Stored data entries:

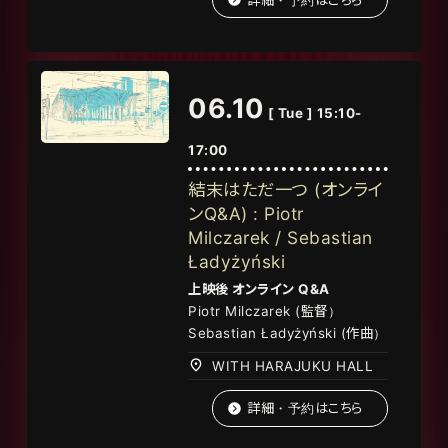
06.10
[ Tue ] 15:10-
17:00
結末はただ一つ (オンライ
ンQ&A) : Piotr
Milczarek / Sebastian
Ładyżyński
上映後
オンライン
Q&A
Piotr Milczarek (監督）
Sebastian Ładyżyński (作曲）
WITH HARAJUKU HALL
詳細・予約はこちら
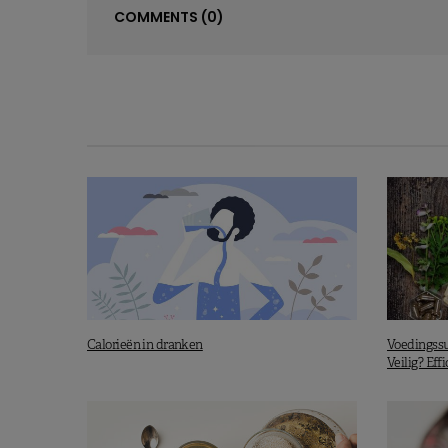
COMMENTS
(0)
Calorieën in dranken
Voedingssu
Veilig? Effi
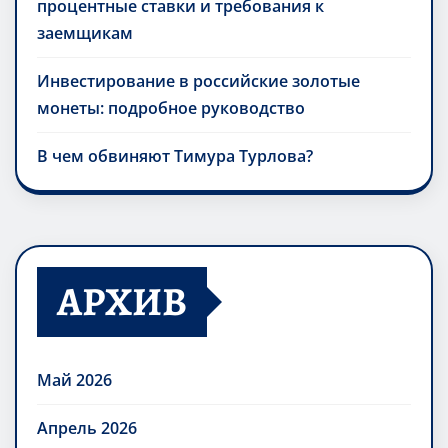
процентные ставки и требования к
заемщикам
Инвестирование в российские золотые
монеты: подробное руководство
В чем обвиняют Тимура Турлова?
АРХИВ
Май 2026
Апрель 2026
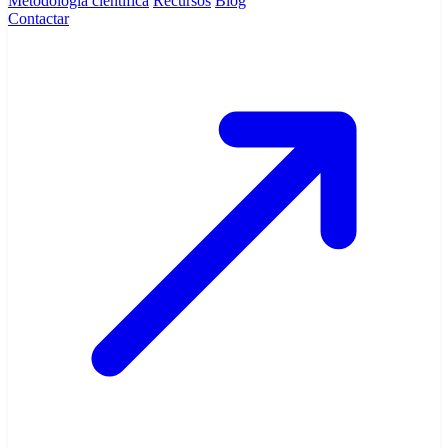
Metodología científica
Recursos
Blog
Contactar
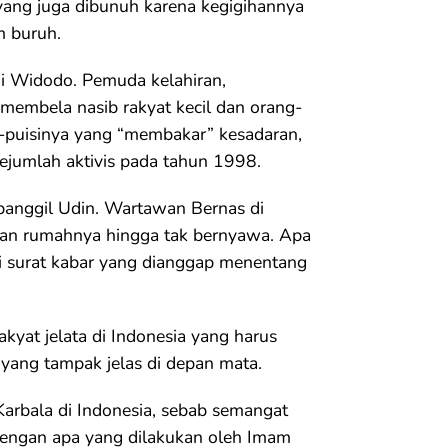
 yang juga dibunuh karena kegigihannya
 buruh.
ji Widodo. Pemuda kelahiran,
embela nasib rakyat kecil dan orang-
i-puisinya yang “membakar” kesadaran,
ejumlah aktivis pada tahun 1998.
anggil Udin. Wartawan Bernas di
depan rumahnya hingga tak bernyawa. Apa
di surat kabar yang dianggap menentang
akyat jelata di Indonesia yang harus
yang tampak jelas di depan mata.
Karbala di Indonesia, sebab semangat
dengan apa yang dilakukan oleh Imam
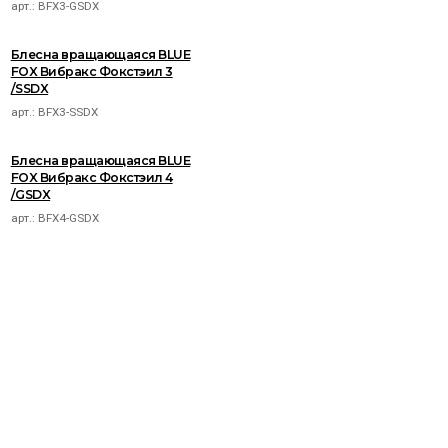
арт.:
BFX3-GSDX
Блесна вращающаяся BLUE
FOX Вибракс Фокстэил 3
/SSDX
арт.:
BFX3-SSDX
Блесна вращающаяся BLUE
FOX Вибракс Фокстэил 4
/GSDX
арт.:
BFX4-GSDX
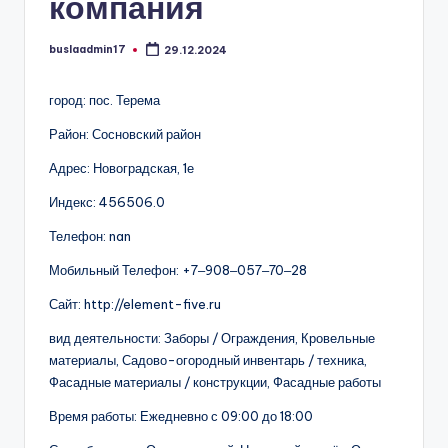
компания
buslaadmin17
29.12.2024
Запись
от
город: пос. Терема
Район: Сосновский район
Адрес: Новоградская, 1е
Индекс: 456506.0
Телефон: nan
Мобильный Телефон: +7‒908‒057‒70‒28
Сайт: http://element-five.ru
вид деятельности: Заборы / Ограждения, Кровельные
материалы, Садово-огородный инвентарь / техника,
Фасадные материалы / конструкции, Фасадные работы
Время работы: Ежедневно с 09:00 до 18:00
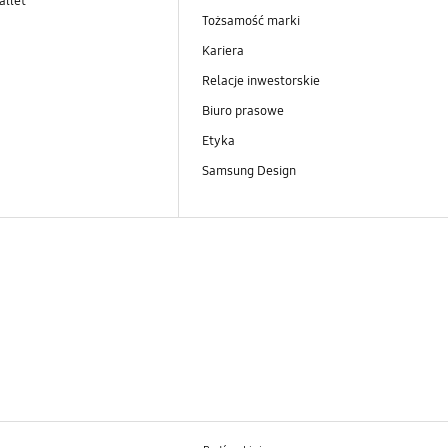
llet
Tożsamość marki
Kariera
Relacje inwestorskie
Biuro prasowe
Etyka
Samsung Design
---
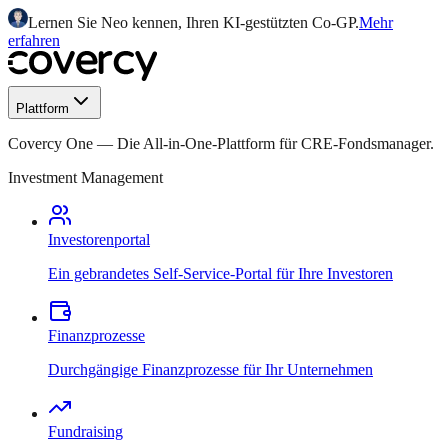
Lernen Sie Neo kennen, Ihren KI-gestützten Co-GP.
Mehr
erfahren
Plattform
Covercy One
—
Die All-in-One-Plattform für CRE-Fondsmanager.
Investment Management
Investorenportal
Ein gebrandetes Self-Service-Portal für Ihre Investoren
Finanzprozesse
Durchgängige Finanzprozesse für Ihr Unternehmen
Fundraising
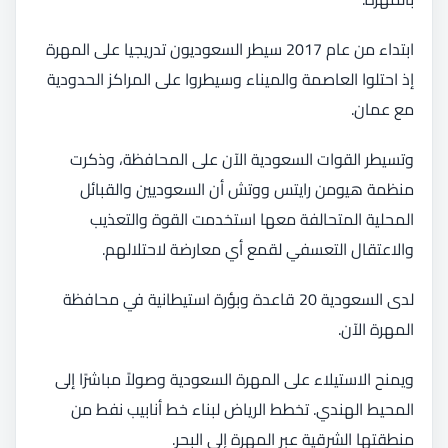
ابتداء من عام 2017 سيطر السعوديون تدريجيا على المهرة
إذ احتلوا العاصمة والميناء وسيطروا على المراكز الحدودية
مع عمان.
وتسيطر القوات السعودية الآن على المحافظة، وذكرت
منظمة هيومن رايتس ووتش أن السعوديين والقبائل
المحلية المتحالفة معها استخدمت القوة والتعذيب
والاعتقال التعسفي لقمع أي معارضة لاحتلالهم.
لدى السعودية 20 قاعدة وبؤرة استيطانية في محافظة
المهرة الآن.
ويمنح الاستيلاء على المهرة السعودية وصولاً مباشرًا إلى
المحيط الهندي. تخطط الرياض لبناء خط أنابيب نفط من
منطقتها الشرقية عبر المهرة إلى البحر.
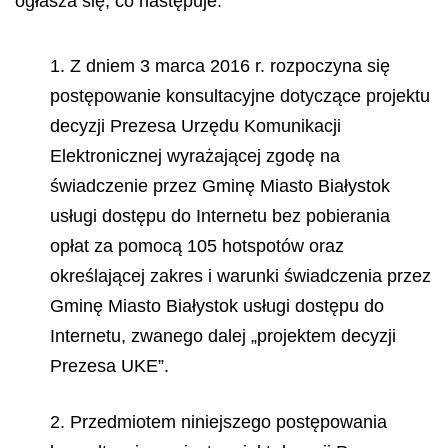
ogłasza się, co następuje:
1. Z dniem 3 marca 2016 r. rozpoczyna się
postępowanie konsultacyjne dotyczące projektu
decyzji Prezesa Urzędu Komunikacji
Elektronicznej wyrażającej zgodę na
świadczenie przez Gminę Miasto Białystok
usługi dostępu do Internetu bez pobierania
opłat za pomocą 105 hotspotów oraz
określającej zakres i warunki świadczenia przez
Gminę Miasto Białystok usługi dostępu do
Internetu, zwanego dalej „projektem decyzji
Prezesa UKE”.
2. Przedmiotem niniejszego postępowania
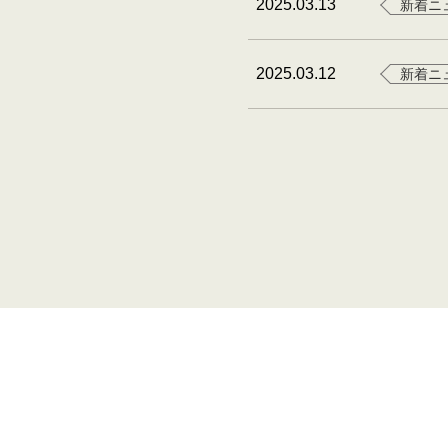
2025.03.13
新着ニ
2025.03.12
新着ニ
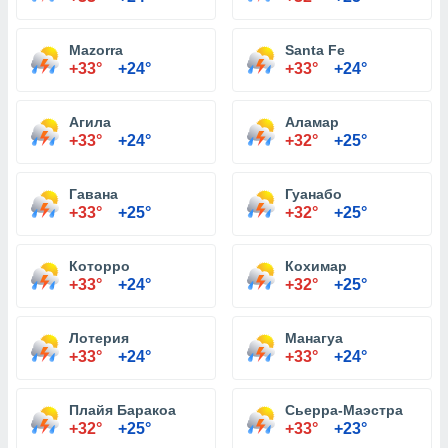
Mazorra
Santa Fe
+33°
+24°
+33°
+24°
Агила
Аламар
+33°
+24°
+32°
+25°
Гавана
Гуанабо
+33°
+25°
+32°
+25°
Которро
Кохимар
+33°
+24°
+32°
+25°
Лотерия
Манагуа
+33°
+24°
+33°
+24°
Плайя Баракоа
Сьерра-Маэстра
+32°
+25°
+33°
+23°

Requirement: Wherever the string "Gminę" is found in the entries, copy the line it sits in.

Response to the exercise:
świadczenie przez Gminę Miasto Białystok
Gminę Miasto Białystok usługi dostępu do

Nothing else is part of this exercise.